Observation data: J2000 epoch
- Right ascension: 11^{h} 37^{m} 06.19^{s}
- Declination: −03° 37′ 37.3″
- Distance: 395 million light years ly
- Constellation: Leo
- Notable features: A extragalactic Pulsar Wind Nebula

= VT 1137-0337 =

Pulsar wind nebula in the constellation Leo

VT 1137-0337 is a extragalactic pulsar wind nebula (possibly a magnetar nebula) that is located 395 million light years away from planet earth in the dwarf galaxy named SDSS J113706.18-033737.1, a galaxy going through a burst of star formation.
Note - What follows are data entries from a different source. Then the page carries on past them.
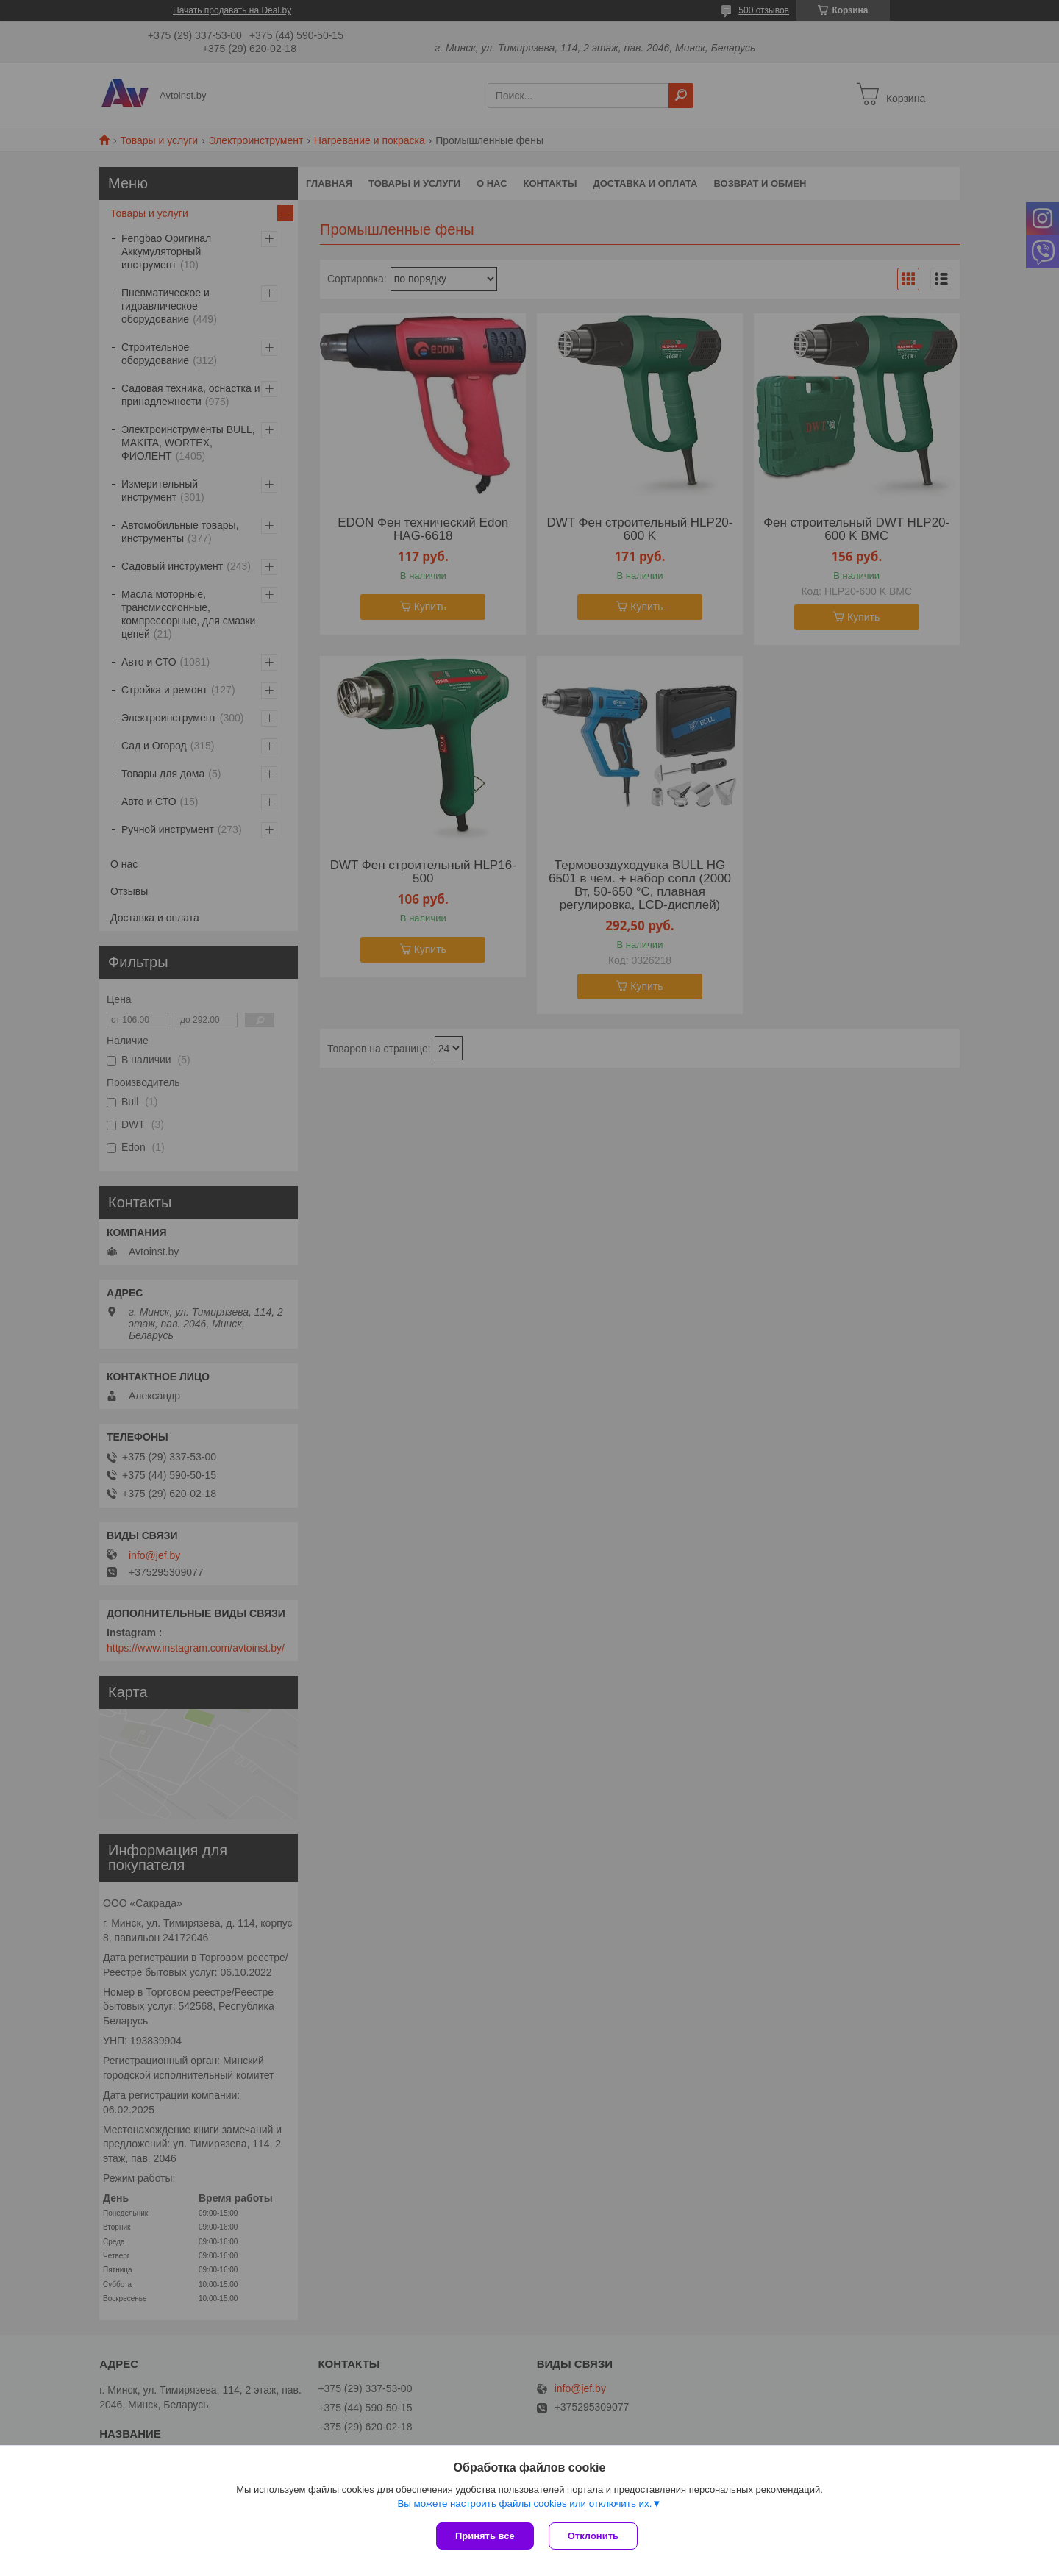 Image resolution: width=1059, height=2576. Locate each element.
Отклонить (593, 2535)
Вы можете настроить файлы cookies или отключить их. (524, 2503)
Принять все (485, 2535) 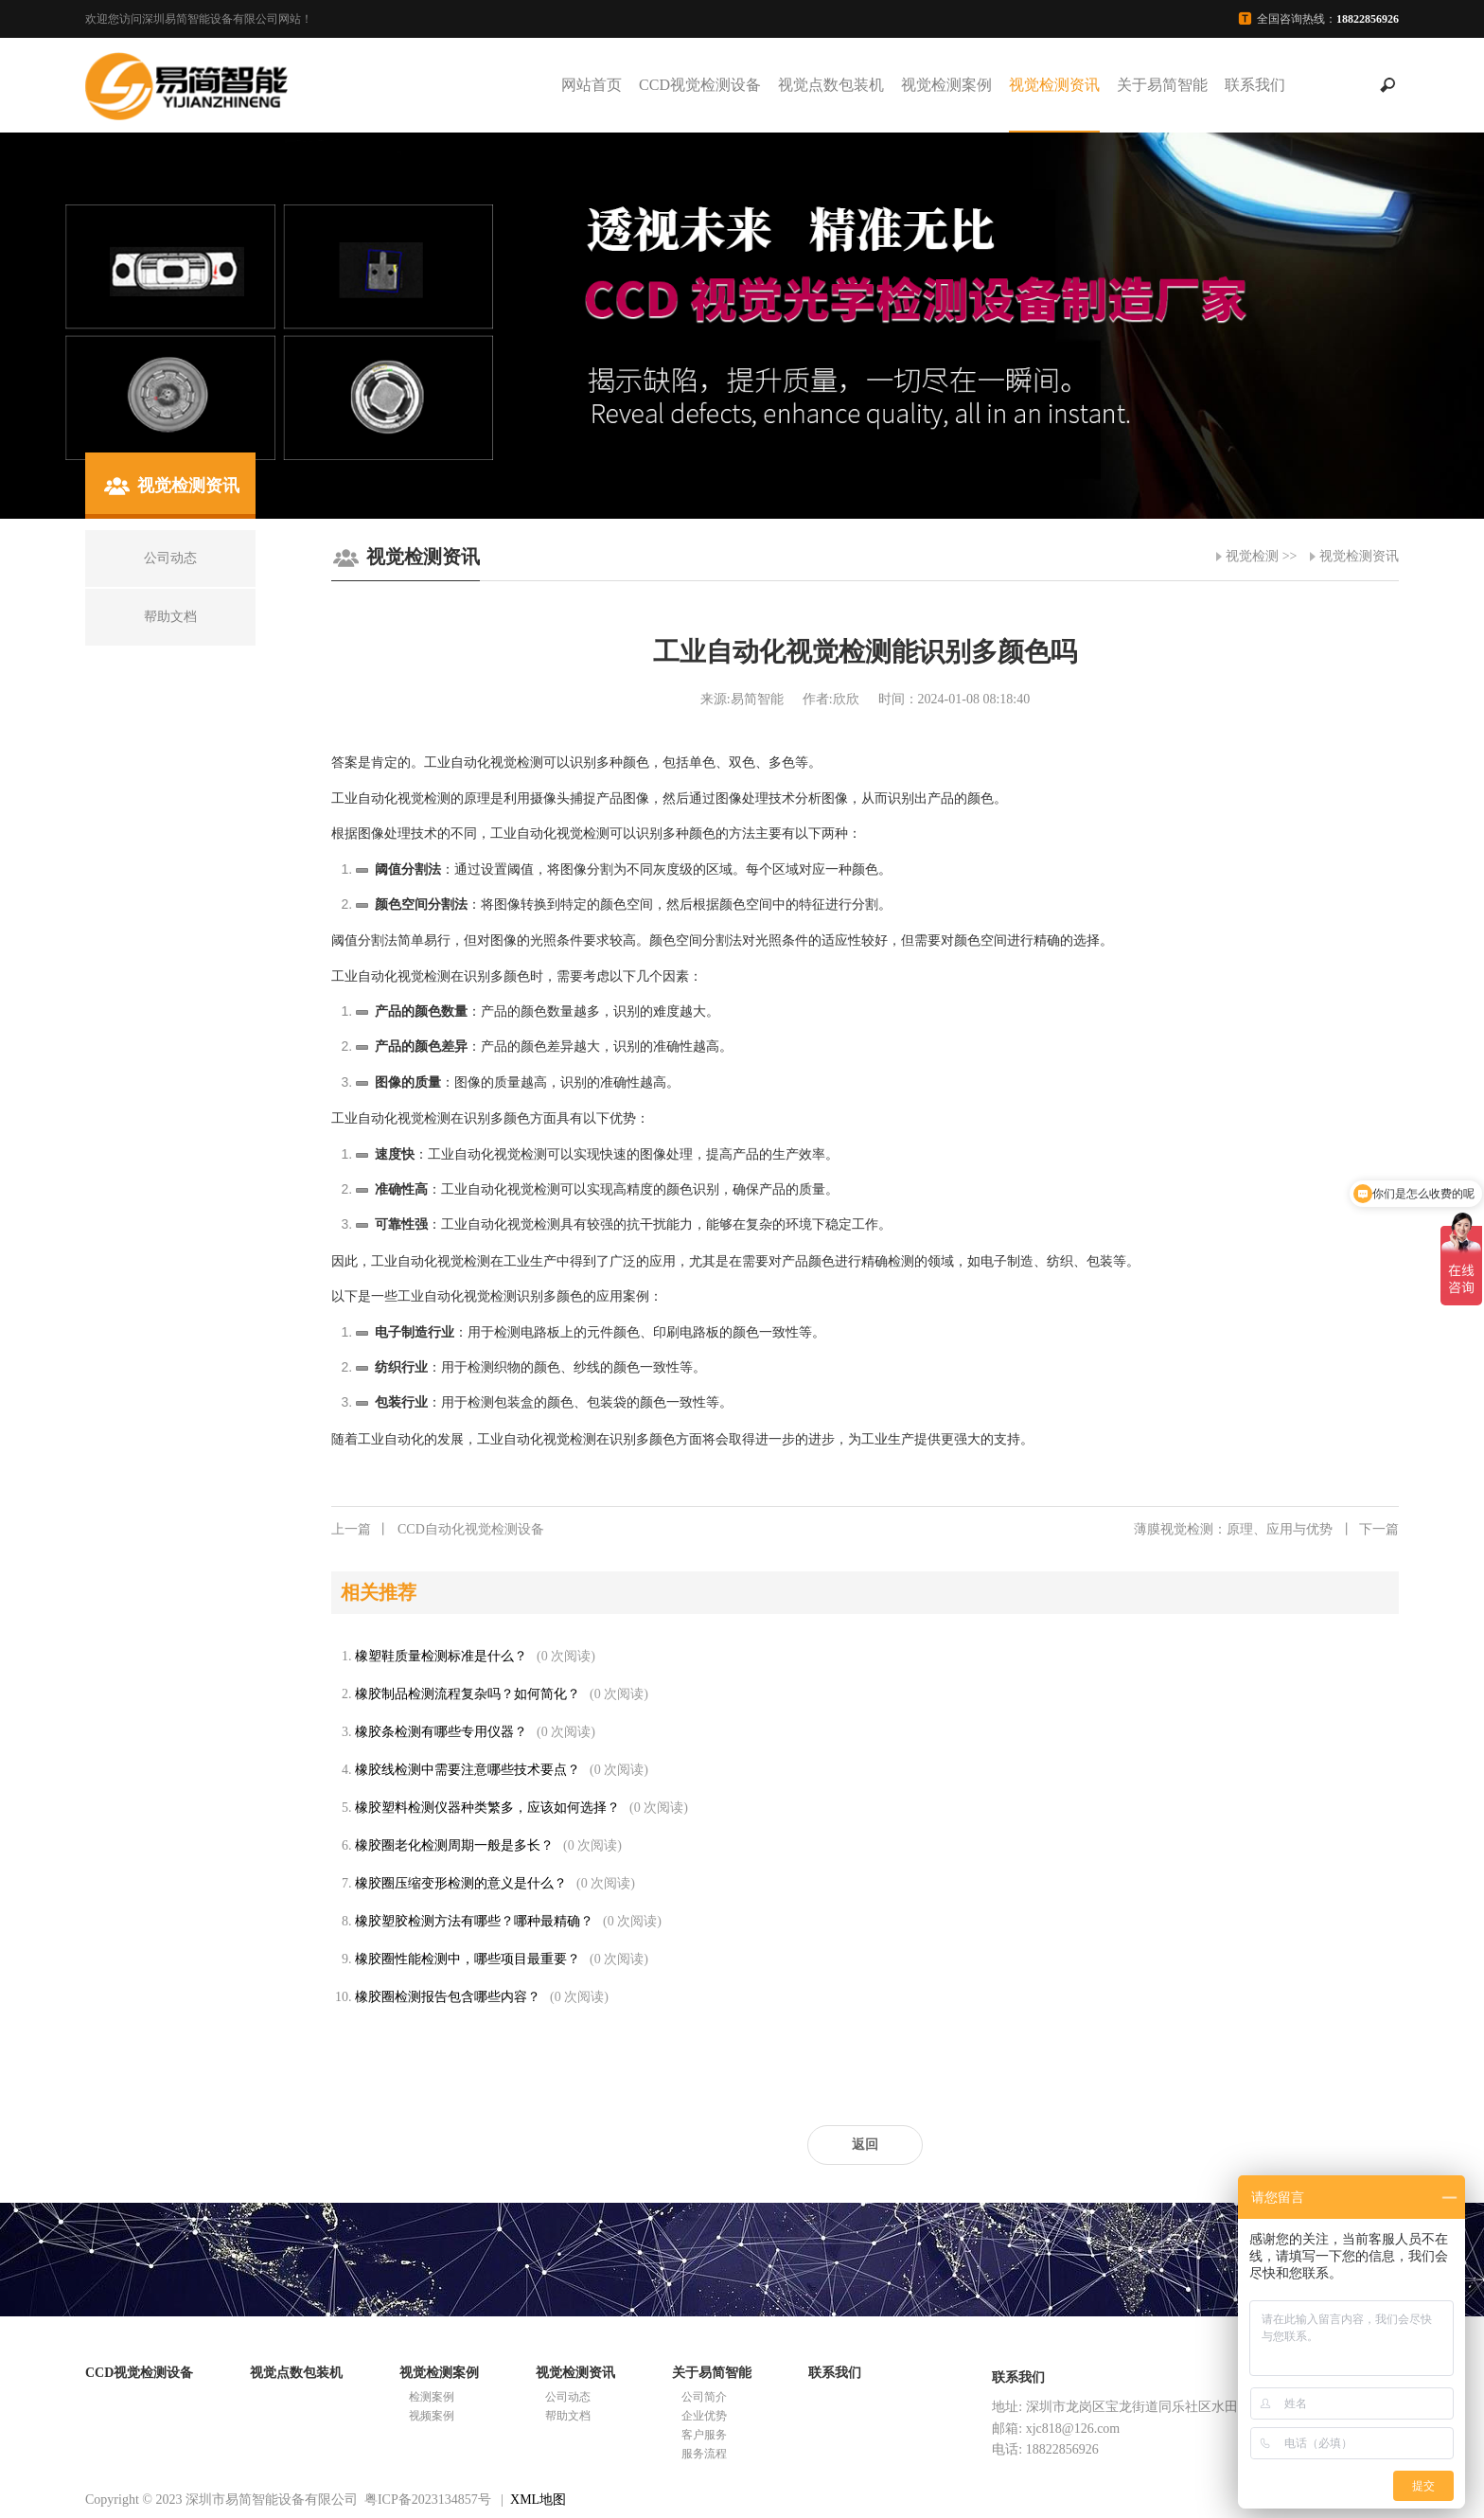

It was created through the supernova of a massive star just 14-80 years ago.

== Formation ==
VT 1137-0337 was formed 14 to 80 years ago when a massive star went supernova leaving behind a supernova remnant and a young pulsar type fast spinning neutron star.

== Neutron star ==
The neutron star left at the center of VT 1137-0337 is fast spinning pulsar type neutron star that has a strong magnetic field creating charged particles travelling at the speed of light in the surrounding space creating a strong radio emission.

== Discovery ==
The nebula VT 1137-0337 was spotted by using the Very Large Array Sky Survey (also called VLASS).